I was building a data set for an upcoming football draft. What I am going to attempt to do is set up a draft heuristic that tells you what position you can go the most from by drafting it at any particular moment in the draft. So if QB's are a hot commodity this year, it tells you what performance remains on the draft board and whether you will have better performance from drafting a QB or a running back in your draft slot. So its essence is to instead of taking the best player on the draft board, which analyst will tell you to do because you can trade (of course this analysis ignores how hard it is to trade and what happens if you end up with 5 RB's, which depending on your gift of gab may not be the ideal foundation for making trade propositions,) instead shows you relative outperformance for each subset of positions. So if you can get a +5 over the median/mean QB but you can get a +7 RB you would or should take the RB. The analysis will also be helpful in making trades to complete your team.
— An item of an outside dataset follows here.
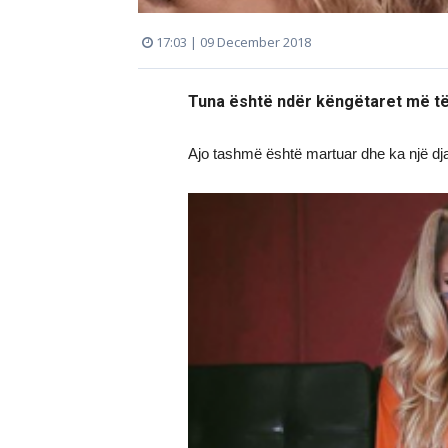
17:03 | 09 December 2018
Tuna është ndër këngëtaret më të
Ajo tashmë është martuar dhe ka një dj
However, when investigating the data set I came upon an unsettling set of numbers. Here is the first set in graph form.
So what I was seeing was tiers of players. You can see distinctly the upper echelon of players, then a another, then another, setting up a power law. A regression puts the R-squared at 72%. So then I wondered about the format in which a draft is set up. The normal way in which I have participated is a serpentine format that goes from 1 to 12 and then 12 to 1. So I ran those numbers below.
It definitely shows a two-tiered system of haves and have-nots with the first 5 draft positions able to parlay the superstars outperformance versus the mitigating lower second round draft pick. This leads me to believe that auction drafts, as many claim, have more fair outcomes than the serpentine method. Something to consider as draft season approaches. Good luck out there.